BEGIN Data for processing

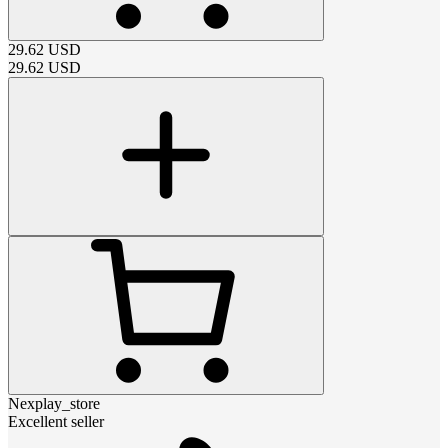
29.62
USD
29.62
USD
Nexplay_store
Excellent seller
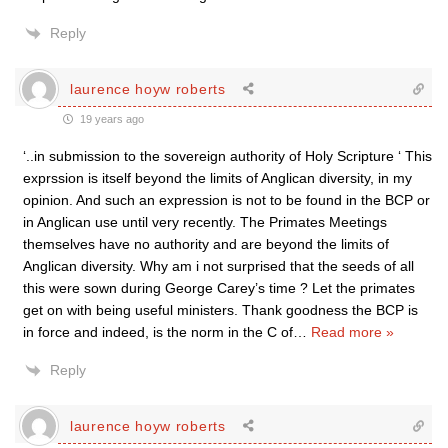
Reply
laurence hoyw roberts
19 years ago
‘..in submission to the sovereign authority of Holy Scripture ‘ This
exprssion is itself beyond the limits of Anglican diversity, in my
opinion. And such an expression is not to be found in the BCP or
in Anglican use until very recently. The Primates Meetings
themselves have no authority and are beyond the limits of
Anglican diversity. Why am i not surprised that the seeds of all
this were sown during George Carey’s time ? Let the primates
get on with being useful ministers. Thank goodness the BCP is
in force and indeed, is the norm in the C of
…
Read more »
Reply
laurence hoyw roberts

END Data for processing

To do — Print each line, starting with the one that contains "19 years ago" and ending with the last line of the data, exactly as it stands and with no other lines.

Answer below —
19 years ago
‘..in submission to the sovereign authority of Holy Scripture ‘ This
exprssion is itself beyond the limits of Anglican diversity, in my
opinion. And such an expression is not to be found in the BCP or
in Anglican use until very recently. The Primates Meetings
themselves have no authority and are beyond the limits of
Anglican diversity. Why am i not surprised that the seeds of all
this were sown during George Carey’s time ? Let the primates
get on with being useful ministers. Thank goodness the BCP is
in force and indeed, is the norm in the C of
…
Read more »
Reply
laurence hoyw roberts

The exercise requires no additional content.